The baby that divided a nation
As 2015 began, a boy was born in Hungary - the country's first baby of the year. But his family who are Roma, or Gypsy as they prefer to be known, found themselves at the centre of a national debate about racism.
Outside the Korona Hotel in Mako, a town in southern Hungary famous for its warm weather and its excellent onions, stands the bronze statue of Mihaly Fatyol, a Roma violin virtuoso.
He holds his violin lightly in his left hand, the bow in the right, and looks to one side, as though directing the applause of the audience towards the other members of the band: Geza Racz on second violin, his dad Geza on viola, Jozsef Kelecsenyi on the cimbalom - a kind of Hungarian dulcimer - and Janos Puka on double bass.
These were the most famous Gypsies of Mako until little Rikardo came along. Mihaly Fatyol played the dance halls of Budapest and Europe from the 1920s to the 1970s, at a time when no restaurant, no society wedding was complete without a Gypsy orchestra.
Rikardo Racz was born at one minute past midnight, five weeks ago, and thus became the first baby born in Hungary this year. National, as well as local media noted his birth and a photo of Peter and his wife Sylvia holding Rikardo made the front pages.
Then Elod Novak, deputy leader of the far-right Jobbik party, posted that picture beside one of himself, his wife and three children on Facebook, mentioned that Rikardo was the third child of a 23-year-old Gypsy mother, then added: "The number of Hungarians is not just falling disastrously, but soon we will become a minority in our own homes. When will the day come when they decide to change Hungary's name? And when will we finally tackle our country's biggest problem?"
This provoked an avalanche of both condemnation, and approval. Rikardo's birth seemed to hold up a mirror in which both Hungarian racism and anti-racism were reflected.
"They're breeding like rats, like parasites," was a typical comment from those who sided with the Jobbik deputy. Opposition and government politicians tried to outdo one another with gestures and words of solidarity with the family.
Rikardo became Hungary's most famous Gypsy, at only a few days old.
I meet Rikardo, his mother Sylvia and father Peter in the town hall of Mako - this is the first media interview they have given. The splendid old building smells of new paint. There are wooden parquet floors, a cluster of flags, and the mayor herself, Eva Erzsebet Farkas. As every year, she says, she promised 100,000 forints (£250, $380) to the parents of the first baby born in her town in 2015. She didn't realise what she was letting the family in for.
Rikardo takes one look at your BBC reporter, and bursts into tears. Nothing personal, his parents reassure me, he's just eaten and his tummy hurts.
Peter outlines his life story. The family are the only Roma living in a small village on the edge of Mako, they get on well with everyone, and have never experienced personal hostility or racism before.
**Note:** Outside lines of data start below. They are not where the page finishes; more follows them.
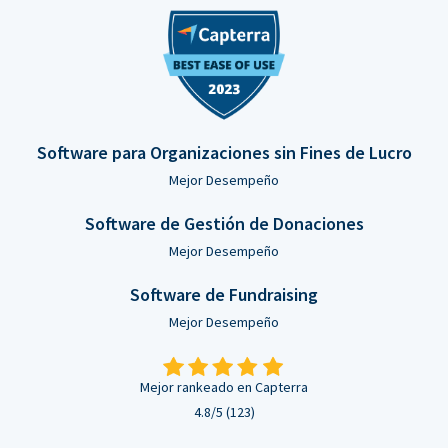
Software para Organizaciones sin Fines de Lucro
Mejor Desempeño
Software de Gestión de Donaciones
Mejor Desempeño
Software de Fundraising
Mejor Desempeño
Mejor rankeado en Capterra
4.8/5 (123)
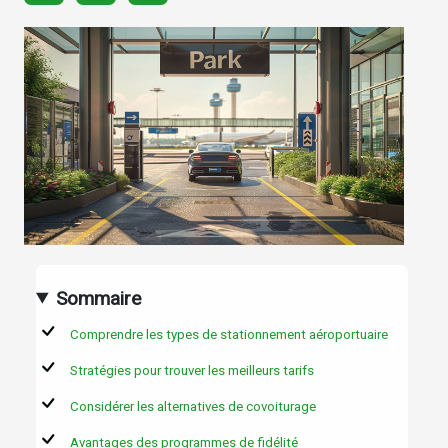
Sommaire
Comprendre les types de stationnement aéroportuaire
Stratégies pour trouver les meilleurs tarifs
Considérer les alternatives de covoiturage
Avantages des programmes de fidélité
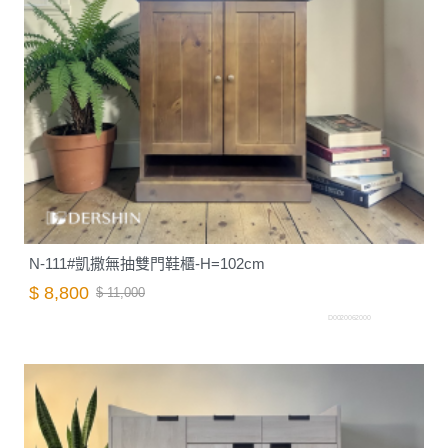
N-111#凱撒無抽雙門鞋櫃-H=102cm
$ 8,800
$ 11,000
D0020062000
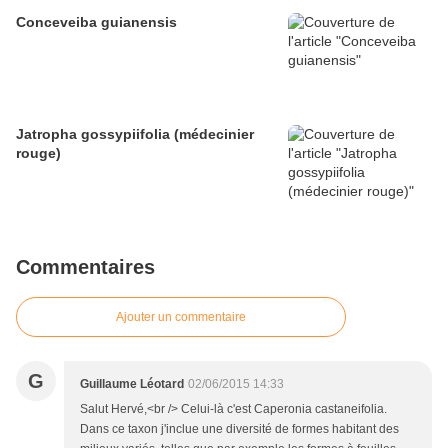
Conceveiba guianensis
Jatropha gossypiifolia (médecinier
rouge)
Commentaires
Ajouter un commentaire
G
Guillaume Léotard
02/06/2015 14:33
Salut Hervé,<br /> Celui-là c'est Caperonia castaneifolia.
Dans ce taxon j'inclue une diversité de formes habitant des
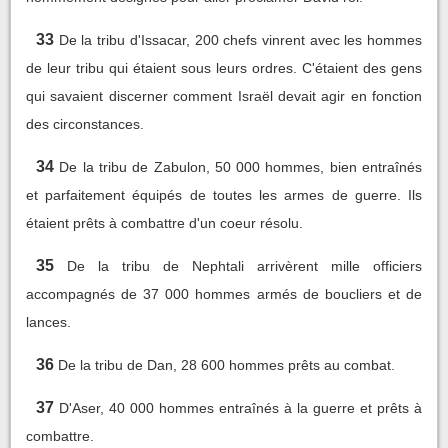
33
De la tribu d'Issacar, 200 chefs vinrent avec les hommes
de leur tribu qui étaient sous leurs ordres. C'étaient des gens
qui savaient discerner comment Israël devait agir en fonction
des circonstances.
34
De la tribu de Zabulon, 50 000 hommes, bien entraînés
et parfaitement équipés de toutes les armes de guerre. Ils
étaient prêts à combattre d'un coeur résolu.
35
De la tribu de Nephtali arrivèrent mille officiers
accompagnés de 37 000 hommes armés de boucliers et de
lances.
36
De la tribu de Dan, 28 600 hommes prêts au combat.
37
D'Aser, 40 000 hommes entraînés à la guerre et prêts à
combattre.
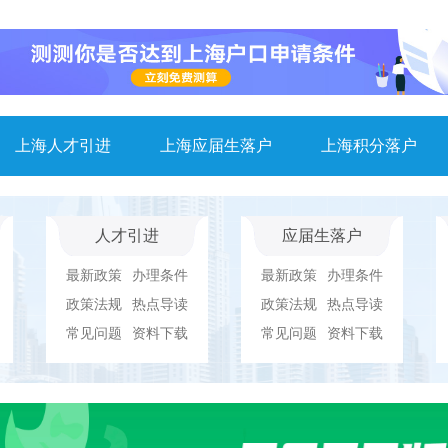
上海人才引进
上海应届生落户
上海积分落户
人才引进
应届生落户
最新政策
办理条件
最新政策
办理条件
政策法规
热点导读
政策法规
热点导读
常见问题
资料下载
常见问题
资料下载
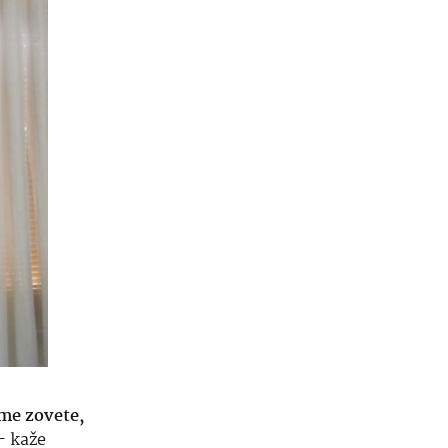
 me zovete,
– kaže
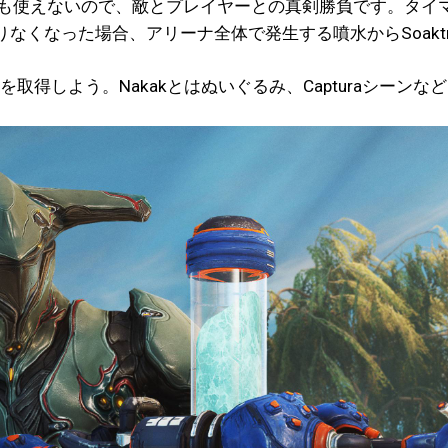
でも使えないので、敵とプレイヤーとの真剣勝負です。タイ
くなった場合、アリーナ全体で発生する噴水からSoaktr
貨を取得しよう。Nakakとはぬいぐるみ、Capturaシー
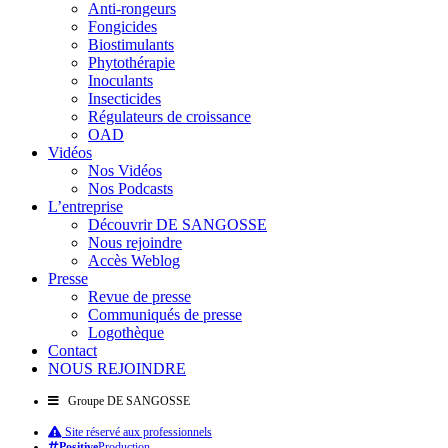
Anti-rongeurs
Fongicides
Biostimulants
Phytothérapie
Inoculants
Insecticides
Régulateurs de croissance
OAD
Vidéos
Nos Vidéos
Nos Podcasts
L’entreprise
Découvrir DE SANGOSSE
Nous rejoindre
Accès Weblog
Presse
Revue de presse
Communiqués de presse
Logothèque
Contact
NOUS REJOINDRE
Groupe DE SANGOSSE
Site réservé aux professionnels
Positive
Production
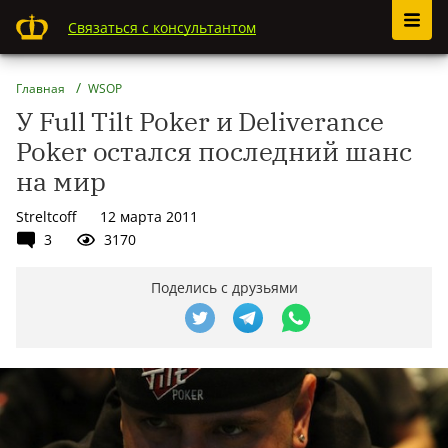
Связаться с консультантом
Главная
WSOP
У Full Tilt Poker и Deliverance
Poker остался последний шанс
на мир
Streltcoff
12 марта 2011
3
3170
Поделись с друзьями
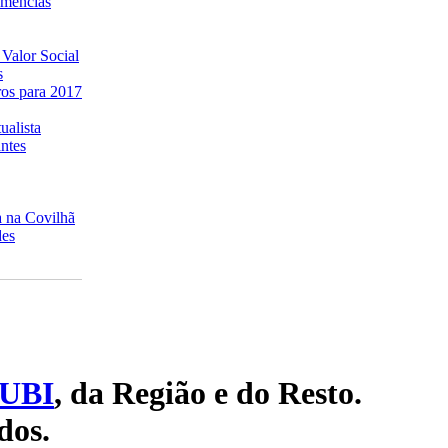
emências
 Valor Social
s
ros para 2017
ualista
antes
a na Covilhã
des
UBI
, da Região e do Resto.
dos.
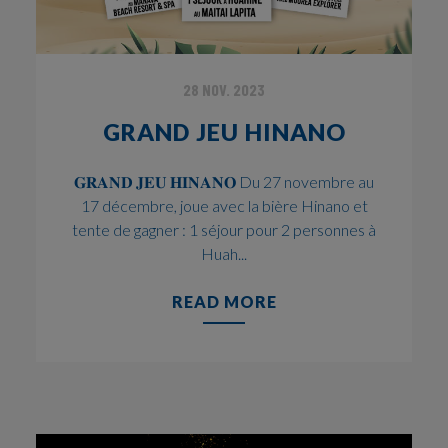
28 NOV. 2023
GRAND JEU HINANO
𝐆𝐑𝐀𝐍𝐃 𝐉𝐄𝐔 𝐇𝐈𝐍𝐀𝐍𝐎 Du 27 novembre au
17 décembre, joue avec la bière Hinano et
tente de gagner : 1 séjour pour 2 personnes à
Huah...
READ MORE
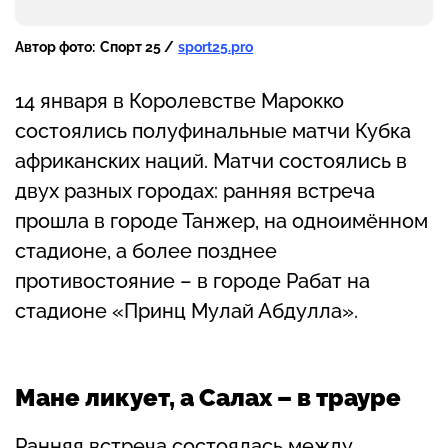
Автор фото:
Спорт 25 /
sport25.pro
14 января в Королевстве Марокко
состоялись полуфинальные матчи Кубка
африканских наций. Матчи состоялись в
двух разных городах: ранняя встреча
прошла в городе Танжер, на одноимённом
стадионе, а более позднее
противостояние – в городе Рабат на
стадионе «Принц Мулай Абдулла».
Мане ликует, а Салах – в трауре
Ранняя встреча состоялась между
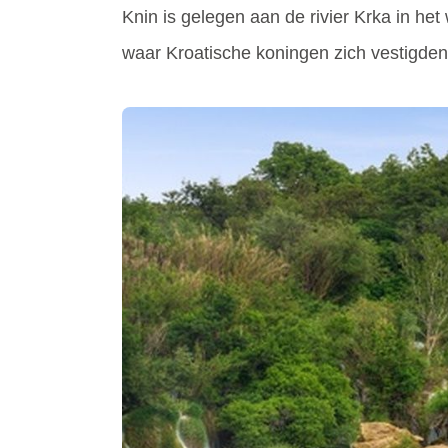
Knin is gelegen aan de rivier Krka in he
waar Kroatische koningen zich vestigden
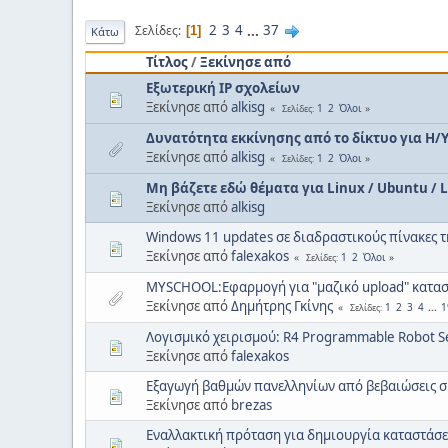
2
3
4
...
37
Σελίδες
1
Κάτω
Τίτλος
/
Ξεκίνησε από
Εξωτερική IP σχολείων
Ξεκίνησε από
alkisg
1
2
Όλοι
Σελίδες
Δυνατότητα εκκίνησης από το δίκτυο για Η/
Ξεκίνησε από
alkisg
1
2
Όλοι
Σελίδες
Μη βάζετε εδώ θέματα για Linux / Ubuntu / LT
Ξεκίνησε από
alkisg
Windows 11 updates σε διαδραστικούς πίνακες τ
Ξεκίνησε από
falexakos
1
2
Όλοι
Σελίδες
MYSCHOOL:Εφαρμογή για "μαζικό upload" κατασ
Ξεκίνησε από
Δημήτρης Γκίνης
1
2
3
4
...
1
Σελίδες
Λογισμικό χειρισμού: R4 Programmable Robot Set
Ξεκίνησε από
falexakos
Εξαγωγή βαθμών πανελληνίων από βεβαιώσεις σ
Ξεκίνησε από
brezas
Εναλλακτική πρόταση για δημιουργία καταστάσ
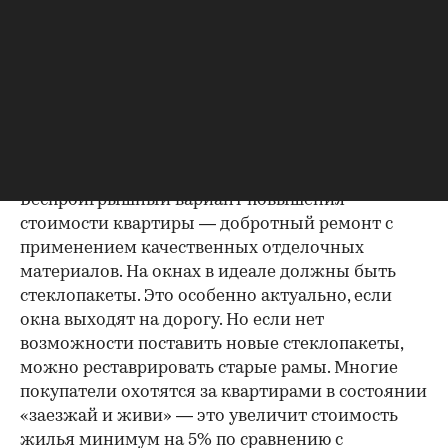
детсадов. Все эти факторы не поддаются
изменениям, однако помимо них существуют
ряд дополнительных, с помощью которых
можно значительно увеличить стоимость
недвижимости.
1. Качественный ремонт
Беспроигрышный вариант повышения
стоимости квартиры — добротный ремонт с
применением качественных отделочных
материалов. На окнах в идеале должны быть
стеклопакеты. Это особенно актуально, если
окна выходят на дорогу. Но если нет
00:00
/
00:00
возможности поставить новые стеклопакеты,
можно реставрировать старые рамы. Многие
покупатели охотятся за квартирами в состоянии
«заезжай и живи» — это увеличит стоимость
жилья минимум на 5% по сравнению с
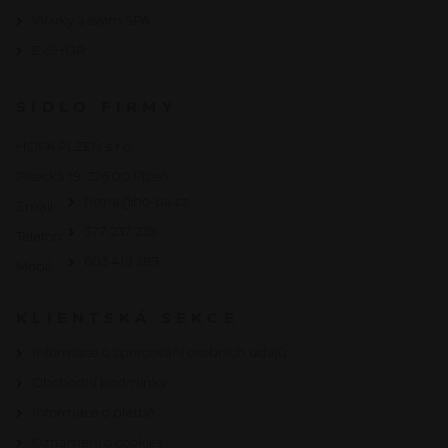
Vířivky a swim SPA
E-SHOP
SÍDLO FIRMY
HOPA PLZEŇ s.r.o.
Písecká 19, 326 00 Plzeň
firma@ho-pa.cz
Email:
377 237 239
Telefon:
603 419 289
Mobil:
KLIENTSKÁ SEKCE
Informace o zpracování osobních údajů
Obchodní podmínky
Informace o platbě
Oznámení o cookies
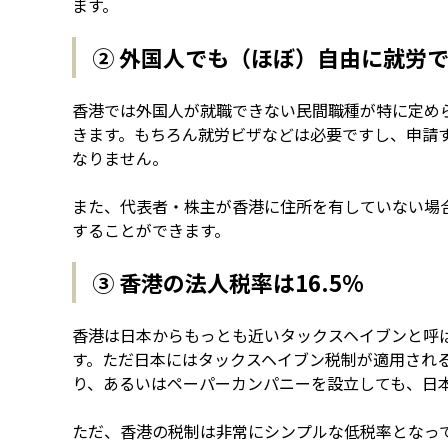
ます。
② 外国人でも（ほぼ）自由に就労
香港では外国人が就職できない民間職種が特に定め
きます。もちろん就労ビザなどは必要ですし、申請
なりません。
また、代表者・株主が香港に住所を有していない場
することができます。
③ 香港の法人税率は16.5%
香港は日本からもっとも近いタックスヘイブンと呼ば
す。ただ日本にはタックスヘイブン税制が適用される
り、あるいはペーパーカンパニーを設立しても、日
ただ、香港の税制は非常にシンプルな低税率となっ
Peter does community work, and is just taking his driving test for tractors and harvesters. Their two daughters are still at kindergarten.
"I just want a quiet family life, with no media attention," he explains. "Warm food at home when I get back from work, my family around me."
Sylvia hands him the now wide-eyed baby, the sometimes-quiet point at the centre of the storm. "People should not be stigmatised from the moment of their birth," she says.
"When my son is 18, he can decide whether he identifies himself as Roma or not. Its not his fault that he came into this world a few moments after midnight. Maybe there was racism in Hungary before this, but we didn't feel it. We love living in this town. Everyone is kind to us here. Now my baby is giving me the strength to get through this," she adds.
"All that differentiates us is the colour of our skin," says Peter. "We have the same hearts and blood and souls. Rikardo will go to kindergarten and school, and learn a trade, like any other child."
They're in a rush to fetch their daughters and go home. I offer them a lift, but they'd rather take the bus.
Elod Novak, the Parliamentary deputy, has refused to apologise for his comments and even suggested that Peter should apologise to him. Far-right media are still full of allegations of an "explosion" of Roma births. They maintain it's Hungary's biggest problem. They don't seem to realise that Roma are Hungarians too.
With equal rights. Peter, Sylvia and Rikardo disappear into the sleet and gloom of the February afternoon, past the statue to Mihaly Fatyol, violin virtuoso.